** RECORDS FOR THIS EXERCISE follows **
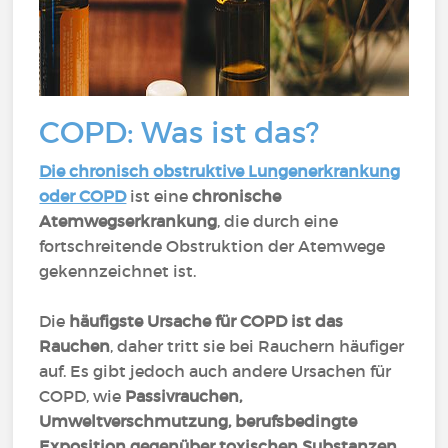
COPD: Was ist das?
Die chronisch obstruktive Lungenerkrankung
oder COPD
ist eine
chronische
Atemwegserkrankung
, die durch eine
fortschreitende Obstruktion der Atemwege
gekennzeichnet ist.
Die
häufigste Ursache für COPD ist das
Rauchen
, daher tritt sie bei Rauchern häufiger
auf. Es gibt jedoch auch andere Ursachen für
COPD, wie
Passivrauchen,
Umweltverschmutzung, berufsbedingte
Exposition gegenüber toxischen Substanzen,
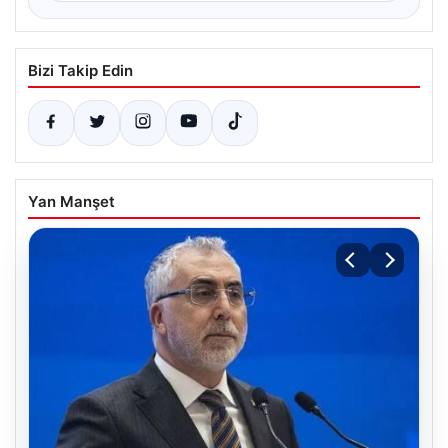
Bizi Takip Edin
Yan Manşet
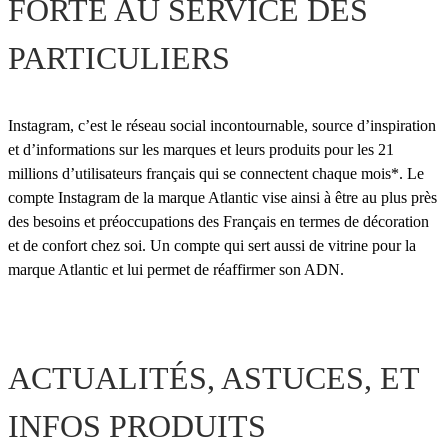
FORTE AU SERVICE DES
PARTICULIERS
Instagram, c’est le réseau social incontournable, source d’inspiration
et d’informations sur les marques et leurs produits pour les 21
millions d’utilisateurs français qui se connectent chaque mois*. Le
compte Instagram de la marque Atlantic vise ainsi à être au plus près
des besoins et préoccupations des Français en termes de décoration
et de confort chez soi. Un compte qui sert aussi de vitrine pour la
marque Atlantic et lui permet de réaffirmer son ADN.
ACTUALITÉS, ASTUCES, ET
INFOS PRODUITS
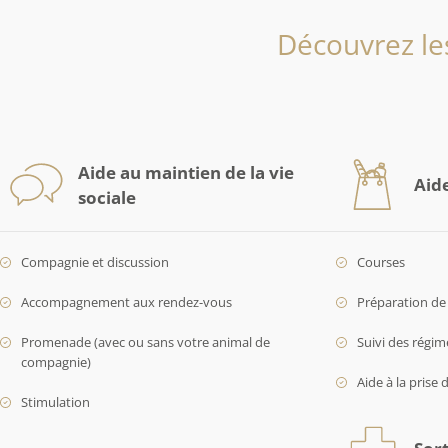
Découvrez le
Aide au maintien de la vie
Aid
sociale
Compagnie et discussion
Courses
Accompagnement aux rendez-vous
Préparation de 
Promenade (avec ou sans votre animal de
Suivi des régim
compagnie)
Aide à la prise 
Stimulation
Sort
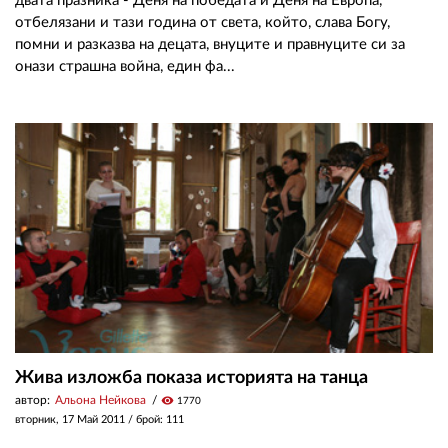
двата празника - Деня на победата и Деня на Европа,
отбелязани и тази година от света, който, слава Богу,
помни и разказва на децата, внуците и правнуците си за
онази страшна война, един фа...
Жива изложба показа историята на танца
автор:
Альона Нейкова
visibility
1770
вторник, 17 Май 2011
/ брой: 111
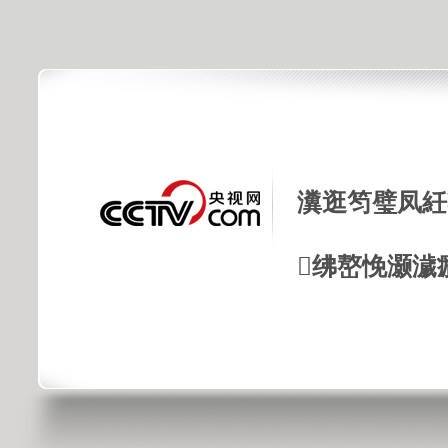
瀵逛笉璧凤紝
绋嶅悗灏濊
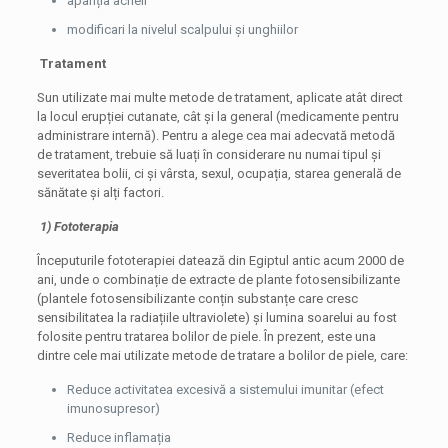
apariția acneii
modificari la nivelul scalpului și unghiilor
Tratament
Sun utilizate mai multe metode de tratament, aplicate atât direct
la locul erupției cutanate, cât și la general (medicamente pentru
administrare internă). Pentru a alege cea mai adecvată metodă
de tratament, trebuie să luați în considerare nu numai tipul și
severitatea bolii, ci și vârsta, sexul, ocupația, starea generală de
sănătate și alți factori.
1) Fototerapia
Începuturile fototerapiei datează din Egiptul antic acum 2000 de
ani, unde o combinație de extracte de plante fotosensibilizante
(plantele fotosensibilizante conțin substanțe care cresc
sensibilitatea la radiațiile ultraviolete) și lumina soarelui au fost
folosite pentru tratarea bolilor de piele. În prezent, este una
dintre cele mai utilizate metode de tratare a bolilor de piele, care:
Reduce activitatea excesivă a sistemului imunitar (efect
imunosupresor)
Reduce inflamația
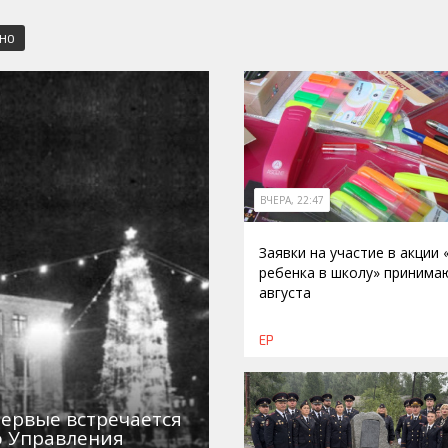
СНО
ВЧЕРА, 22:47
Заявки на участие в акции
ребенка в школу» принима
августа
ЕР
первые встречается
о Управления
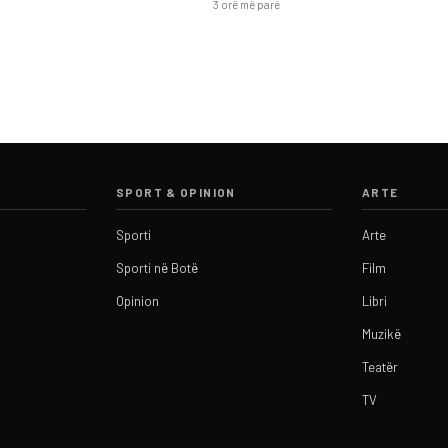
3 orë më parë
SPORT & OPINION
ARTE
Sporti
Arte
Sporti në Botë
Film
Opinion
Libri
Muzikë
Teatër
TV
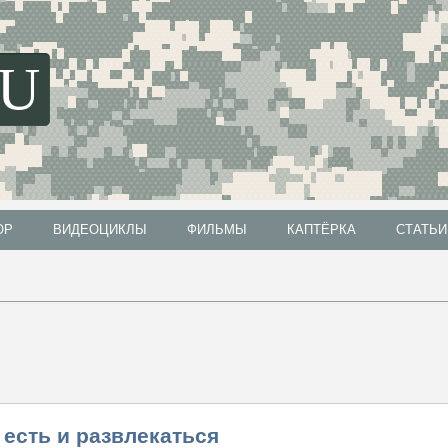
SU
ОР
ВИДЕОЦИКЛЫ
ФИЛЬМЫ
КАПТЁРКА
СТАТЬИ
ОР
ВИДЕОЦИКЛЫ
ФИЛЬМЫ
КАПТЁРКА
СТАТЬИ
 есть и развлекаться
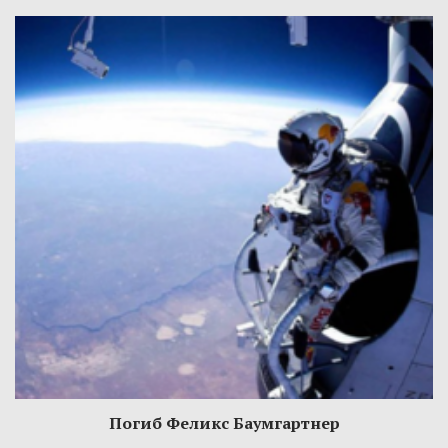
Погиб Феликс Баумгартнер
** End of RECORDS FOR THIS EXERCISE **
§ **WHAT THE TASK REQUIRES**: Exclude every picture and copy the remaining data exactly.

§ **TASK RESULT**:
COPD: Was ist das?
Die chronisch obstruktive Lungenerkrankung
oder COPD
ist eine
chronische
Atemwegserkrankung
, die durch eine
fortschreitende Obstruktion der Atemwege
gekennzeichnet ist.
Die
häufigste Ursache für COPD ist das
Rauchen
, daher tritt sie bei Rauchern häufiger
auf. Es gibt jedoch auch andere Ursachen für
COPD, wie
Passivrauchen,
Umweltverschmutzung, berufsbedingte
Exposition gegenüber toxischen Substanzen,
Bizi Takip Edin
Yan Manşet
FORTE AU SERVICE DES
PARTICULIERS
Instagram, c’est le réseau social incontournable, source d’inspiration
et d’informations sur les marques et leurs produits pour les 21
millions d’utilisateurs français qui se connectent chaque mois*. Le
compte Instagram de la marque Atlantic vise ainsi à être au plus près
des besoins et préoccupations des Français en termes de décoration
et de confort chez soi. Un compte qui sert aussi de vitrine pour la
marque Atlantic et lui permet de réaffirmer son ADN.
ACTUALITÉS, ASTUCES, ET
INFOS PRODUITS
Découvrez le
Aide au maintien de la vie
Aid
sociale
Compagnie et discussion
Courses
Accompagnement aux rendez-vous
Préparation de 
Promenade (avec ou sans votre animal de
Suivi des régim
compagnie)
Aide à la prise 
Stimulation
Sort
двата празника - Деня на победата и Деня на Европа,
отбелязани и тази година от света, който, слава Богу,
помни и разказва на децата, внуците и правнуците си за
онази страшна война, един фа...
Жива изложба показа историята на танца
автор:
Альона Нейкова
visibility
1770
вторник, 17 Май 2011
/ брой: 111
瀵逛笉璧凤紝
绋嶅悗灏濊
apariția acneii
modificari la nivelul scalpului și unghiilor
Tratament
Sun utilizate mai multe metode de tratament, aplicate atât direct
la locul erupției cutanate, cât și la general (medicamente pentru
administrare internă). Pentru a alege cea mai adecvată metodă
de tratament, trebuie să luați în considerare nu numai tipul și
severitatea bolii, ci și vârsta, sexul, ocupația, starea generală de
sănătate și alți factori.
1) Fototerapia
Începuturile fototerapiei datează din Egiptul antic acum 2000 de
ani, unde o combinație de extracte de plante fotosensibilizante
(plantele fotosensibilizante conțin substanțe care cresc
sensibilitatea la radiațiile ultraviolete) și lumina soarelui au fost
folosite pentru tratarea bolilor de piele. În prezent, este una
dintre cele mai utilizate metode de tratare a bolilor de piele, care:
Reduce activitatea excesivă a sistemului imunitar (efect
imunosupresor)
Reduce inflamația
СНО
ВЧЕРА, 22:47
Заявки на участие в акции
ребенка в школу» принима
августа
ЕР
первые встречается
о Управления
3 orë më parë
SPORT & OPINION
ARTE
Sporti
Arte
Sporti në Botë
Film
Opinion
Libri
Muzikë
Teatër
TV
SU
ОР
ВИДЕОЦИКЛЫ
ФИЛЬМЫ
КАПТЁРКА
СТАТЬИ
ОР
ВИДЕОЦИКЛЫ
ФИЛЬМЫ
КАПТЁРКА
СТАТЬИ
 есть и развлекаться
Погиб Феликс Баумгартнер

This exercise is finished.